From mboxrd@z Thu Jan  1 00:00:00 1970
Return-Path: <gdb-patches-return-42543-listarch-gdb-patches=sources.redhat.com@sourceware.org>
Received: (qmail 1353 invoked by alias); 31 Jan 2006 00:38:31 -0000
Received: (qmail 1345 invoked by uid 22791); 31 Jan 2006 00:38:31 -0000
X-Spam-Check-By: sourceware.org
Received: from ns.hackrat.net (HELO ns.hackrat.org) (157.22.130.2)     by sourceware.org (qpsmtpd/0.31) with ESMTP; Tue, 31 Jan 2006 00:38:29 +0000
Received: from [192.168.0.241] (kagnu.hackrat.com [192.168.0.241]) 	by ns.hackrat.org (Postfix) with ESMTP id 476EE690067; 	Mon, 30 Jan 2006 16:38:27 -0800 (PST)
Message-ID: <43DEB182.4020804@hackrat.com>
Date: Tue, 31 Jan 2006 00:38:00 -0000
From: Eirik Fuller <eirik@hackrat.com>
User-Agent: Debian Thunderbird 1.0.2 (X11/20051002)
MIME-Version: 1.0
To: Jim Blandy <jimb@red-bean.com>
Cc: gdb-patches@sourceware.org
Subject: Re: [PATCH] Use mmap for symbol tables
References: <20060129233630.3EFA6690067@ns.hackrat.org>	 <8f2776cb0601292104y1c29f4adl6e681b20cd86c177@mail.gmail.com>	 <43DDFC13.90909@hackrat.com>	 <8f2776cb0601301007k5bccb594he33b08e84096d1a2@mail.gmail.com>	 <43DE61FD.2090309@hackrat.com> <8f2776cb0601301411j17219c9en74881de2489ad129@mail.gmail.com>
In-Reply-To: <8f2776cb0601301411j17219c9en74881de2489ad129@mail.gmail.com>
Content-Type: text/plain; charset=ISO-8859-1
Content-Transfer-Encoding: 7bit
Mailing-List: contact gdb-patches-help@sourceware.org; run by ezmlm
Precedence: bulk
List-Subscribe: <mailto:gdb-patches-subscribe@sourceware.org>
List-Archive: <http://sourceware.org/ml/gdb-patches/>
List-Post: <mailto:gdb-patches@sourceware.org>
List-Help: <mailto:gdb-patches-help@sourceware.org>, <http://sourceware.org/ml/#faqs>
Sender: gdb-patches-owner@sourceware.org
X-SW-Source: 2006-01/txt/msg00476.txt.bz2

> For inclusion in the public GDB sources, I'd want GDB's sensitivity to
> the files being changed out from underneath it to be unaffected,
> regardless of the details of peoples' build processes.

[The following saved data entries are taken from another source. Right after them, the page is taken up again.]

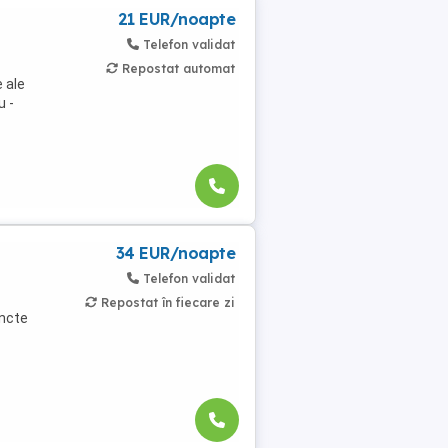
21 EUR/noapte
Telefon validat
Repostat automat
 ale
u -
34 EUR/noapte
Telefon validat
Repostat în fiecare zi
uncte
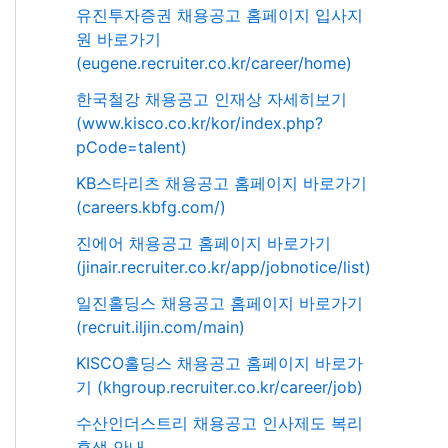
유진투자증권 채용공고 홈페이지 입사지
원 바로가기
(eugene.recruiter.co.kr/career/home)
한국철강 채용공고 인재상 자세히보기
(www.kisco.co.kr/kor/index.php?
pCode=talent)
KB스타리츠 채용공고 홈페이지 바로가기
(careers.kbfg.com/)
진에어 채용공고 홈페이지 바로가기
(jinair.recruiter.co.kr/app/jobnotice/list)
일진홀딩스 채용공고 홈페이지 바로가기
(recruit.iljin.com/main)
KISCO홀딩스 채용공고 홈페이지 바로가
기 (khgroup.recruiter.co.kr/career/job)
수산인더스트리 채용공고 인사제도 복리
후생 안내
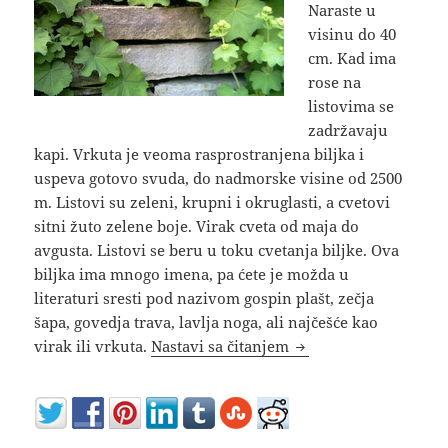
Naraste u
visinu do 40
cm. Kad ima
rose na
listovima se
zadržavaju
kapi. Vrkuta je veoma rasprostranjena biljka i
uspeva gotovo svuda, do nadmorske visine od 2500
m. Listovi su zeleni, krupni i okruglasti, a cvetovi
sitni žuto zelene boje. Virak cveta od maja do
avgusta. Listovi se beru u toku cvetanja biljke. Ova
biljka ima mnogo imena, pa ćete je možda u
literaturi sresti pod nazivom gospin plašt, zečja
šapa, govedja trava, lavlja noga, ali najčešće kao
Virak ili vrkuta čuva
virak ili vrkuta.
Nastavi sa čitanjem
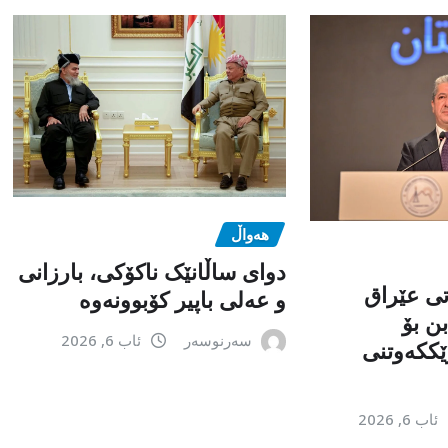
هەواڵ
دوای ساڵانێک ناکۆکی، بارزانی
تی عێراق
و عەلی باپیر کۆبوونەوە
ن بۆ
سەرنوسەر
ئاب 6, 2026
ێككەوتنی
ئاب 6, 2026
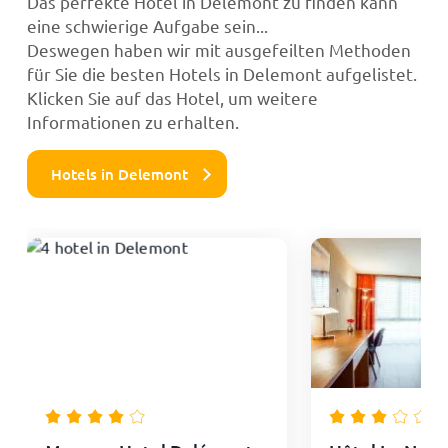
Das perfekte Hotel in Delemont zu finden kann
eine schwierige Aufgabe sein...
Deswegen haben wir mit ausgefeilten Methoden
für Sie die besten Hotels in Delemont aufgelistet.
Klicken Sie auf das Hotel, um weitere
Informationen zu erhalten.
Hotels in Delemont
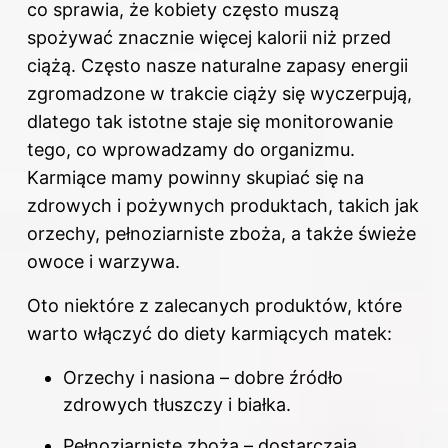
co sprawia, że kobiety często muszą
spożywać znacznie więcej kalorii niż przed
ciążą. Często nasze naturalne zapasy energii
zgromadzone w trakcie ciąży się wyczerpują,
dlatego tak istotne staje się monitorowanie
tego, co wprowadzamy do organizmu.
Karmiące mamy powinny skupiać się na
zdrowych i pożywnych produktach, takich jak
orzechy, pełnoziarniste zboża, a także świeże
owoce i warzywa.
Oto niektóre z zalecanych produktów, które
warto włączyć do diety karmiących matek:
Orzechy i nasiona – dobre źródło
zdrowych tłuszczy i białka.
Pełnoziarniste zboża – dostarczają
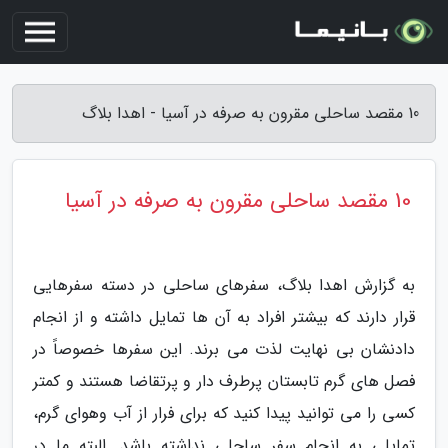
10 مقصد ساحلی مقرون به صرفه در آسیا - اهدا بلاگ
10 مقصد ساحلی مقرون به صرفه در آسیا
به گزارش اهدا بلاگ، سفرهای ساحلی در دسته سفرهایی
قرار دارند که بیشتر افراد به آن ها تمایل داشته و از انجام
دادنشان بی نهایت لذت می برند. این سفرها خصوصاً در
فصل های گرم تابستان پرطرف دار و پرتقاضا هستند و کمتر
کسی را می توانید پیدا کنید که برای فرار از آب وهوای گرم،
تمایلی به انجام سفر ساحلی نداشته باشد. البته ما در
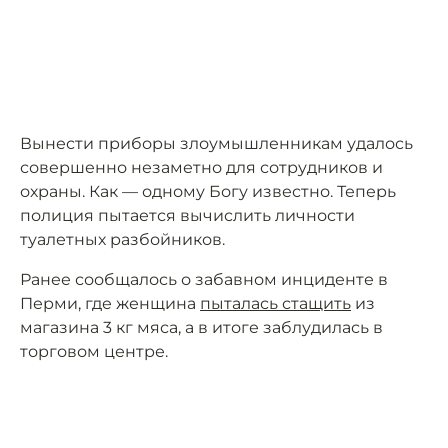
Вынести приборы злоумышленникам удалось
совершенно незаметно для сотрудников и
охраны. Как — одному Богу известно. Теперь
полиция пытается вычислить личности
туалетных разбойников.
Ранее сообщалось о забавном инциденте в
Перми, где женщина
пыталась стащить
из
магазина 3 кг мяса, а в итоге заблудилась в
торговом центре.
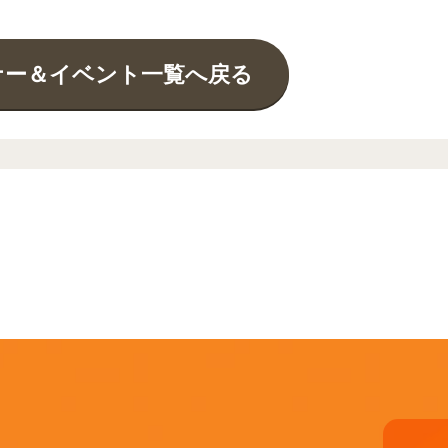
ナー＆イベント一覧へ戻る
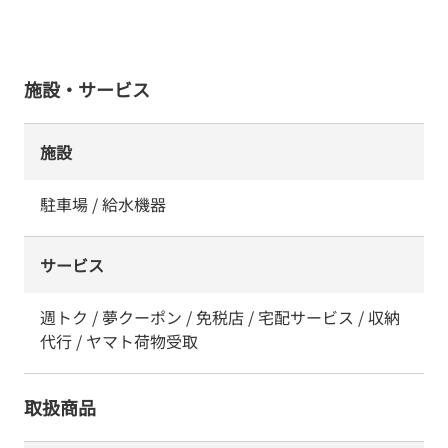
施設・サービス
施設
駐車場 / 給水機器
サービス
週トク / 夢クーポン / 免税店 / 宅配サービス / 収納
代行 / ヤマト荷物受取
取扱商品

Fair enough.  Making the mmap patch a configure time option (not just
detecting the presence of mmap, but requiring that use of mmap to be
explictly enabled) would accomplish that.  Or always compile it in if
mmap is detected at configure time but leave it disabled by default.
If it's available, but is enabled only by request, and if the associated
risks are documented, I don't think GDB's ability to handle changed
files is diminished in any meaningful sense.

Of course, ignoring mmap altogether would just as easily accomplish the
same goal.  :-)

> Have you explained the disadvantages to simply using MAP_PRIVATE?

No, not yet.

> Does MAP_PRIVATE require the whole file to be read before the mmap
> system call can return, like 'read' does?

I doubt it.  I'm not sure MAP_PRIVATE is any different than MAP_SHARED
if PROT_READ is specified.  It's possible that MAP_PRIVATE preserves the
original file contents (MAP_SHARED certainly doesn't), but my reading of
the mmap man page tells me it makes no such promise.

> I'm glad it's not a problem for you, but I'm not sure that's the best
> answer for all of GDB's users.

Fair enough.  I still think that anyone for whom mmap burns too much
address space is a few months of bloat away from losing the rest even
with malloc.  :-)

> I'd love to see some timings.

All these years I'd assumed the mmap patch reduced startup time, but my
recent observations got me wondering (the network monitor bar in xosview
is a recent addition to my configuration).  Now that I've actually done
some simple timings, I realize that the faster network throughput of
read (compared to mmap) reduces the total startup time, even though the
network I/O is amortized in the mmap case (the other way to see it is
that the CPU isn't busy all the time with a fresh mount, with mmap).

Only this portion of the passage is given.